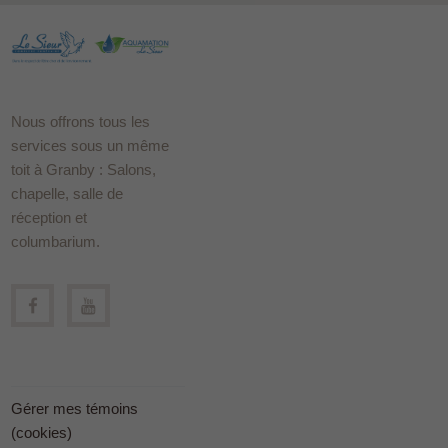
Nous offrons tous les
services sous un même
toit à Granby : Salons,
chapelle, salle de
réception et
columbarium.
Gérer mes témoins
(cookies)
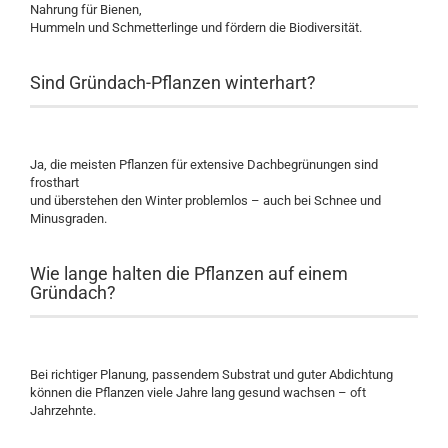
Nahrung für Bienen,
Hummeln und Schmetterlinge und fördern die Biodiversität.
Sind Gründach-Pflanzen winterhart?
Ja, die meisten Pflanzen für extensive Dachbegrünungen sind
frosthart
und überstehen den Winter problemlos – auch bei Schnee und
Minusgraden.
Wie lange halten die Pflanzen auf einem
Gründach?
Bei richtiger Planung, passendem Substrat und guter Abdichtung
können die Pflanzen viele Jahre lang gesund wachsen – oft
Jahrzehnte.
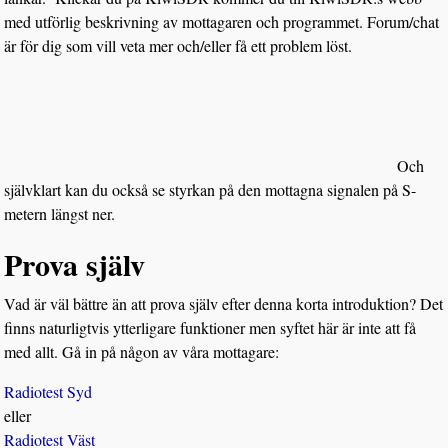
med utförlig beskrivning av mottagaren och programmet. Forum/chat
är för dig som vill veta mer och/eller få ett problem löst.
Och
självklart kan du också se styrkan på den mottagna signalen på S-
metern längst ner.
Prova själv
Vad är väl bättre än att prova själv efter denna korta introduktion? Det
finns naturligtvis ytterligare funktioner men syftet här är inte att få
med allt. Gå in på någon av våra mottagare:
Radiotest Syd
eller
Radiotest Väst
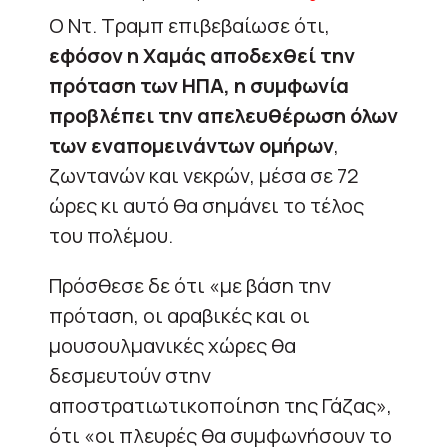
Ο Ντ. Τραμπ επιβεβαίωσε ότι,
εφόσον η Χαμάς αποδεχθεί την
πρόταση των ΗΠΑ, η συμφωνία
προβλέπει την απελευθέρωση όλων
των εναπομεινάντων ομήρων
,
ζωντανών και νεκρών, μέσα σε 72
ώρες κι αυτό θα σημάνει το τέλος
του πολέμου.
Πρόσθεσε δε ότι «με βάση την
πρόταση, οι αραβικές και οι
μουσουλμανικές χώρες θα
δεσμευτούν στην
αποστρατιωτικοποίηση της Γάζας»,
ότι «οι πλευρές θα συμφωνήσουν το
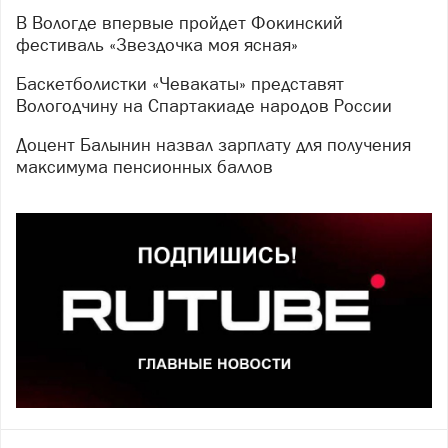
В Вологде впервые пройдет Фокинский
фестиваль «Звездочка моя ясная»
Баскетболистки «Чевакаты» представят
Вологодчину на Спартакиаде народов России
Доцент Балынин назвал зарплату для получения
максимума пенсионных баллов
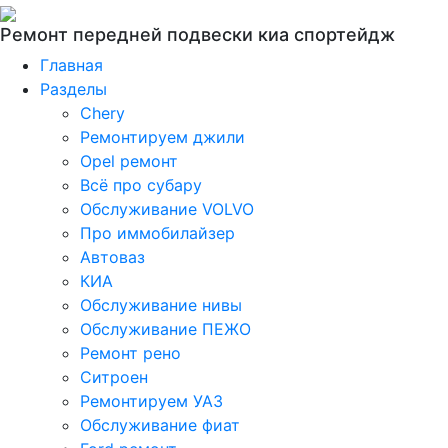
Ремонт передней подвески киа спортейдж
Главная
Разделы
Chery
Ремонтируем джили
Opel ремонт
Всё про субару
Обслуживание VOLVO
Про иммобилайзер
Автоваз
КИА
Обслуживание нивы
Обслуживание ПЕЖО
Ремонт рено
Ситроен
Ремонтируем УАЗ
Обслуживание фиат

•••

_Work item_:
Pictures excluded, repeat exactly the lines from the top of the material through the line with "προβλέπει την απελευθέρωση όλων", including both of those lines.

_Task result_:
Nous offrons tous les
services sous un même
toit à Granby : Salons,
chapelle, salle de
réception et
columbarium.
Gérer mes témoins
(cookies)
Nahrung für Bienen,
Hummeln und Schmetterlinge und fördern die Biodiversität.
Sind Gründach-Pflanzen winterhart?
Ja, die meisten Pflanzen für extensive Dachbegrünungen sind
frosthart
und überstehen den Winter problemlos – auch bei Schnee und
Minusgraden.
Wie lange halten die Pflanzen auf einem
Gründach?
Bei richtiger Planung, passendem Substrat und guter Abdichtung
können die Pflanzen viele Jahre lang gesund wachsen – oft
Jahrzehnte.
med utförlig beskrivning av mottagaren och programmet. Forum/chat
är för dig som vill veta mer och/eller få ett problem löst.
Och
självklart kan du också se styrkan på den mottagna signalen på S-
metern längst ner.
Prova själv
Vad är väl bättre än att prova själv efter denna korta introduktion? Det
finns naturligtvis ytterligare funktioner men syftet här är inte att få
med allt. Gå in på någon av våra mottagare:
Radiotest Syd
eller
Radiotest Väst
Ο Ντ. Τραμπ επιβεβαίωσε ότι,
εφόσον η Χαμάς αποδεχθεί την
πρόταση των ΗΠΑ, η συμφωνία
προβλέπει την απελευθέρωση όλων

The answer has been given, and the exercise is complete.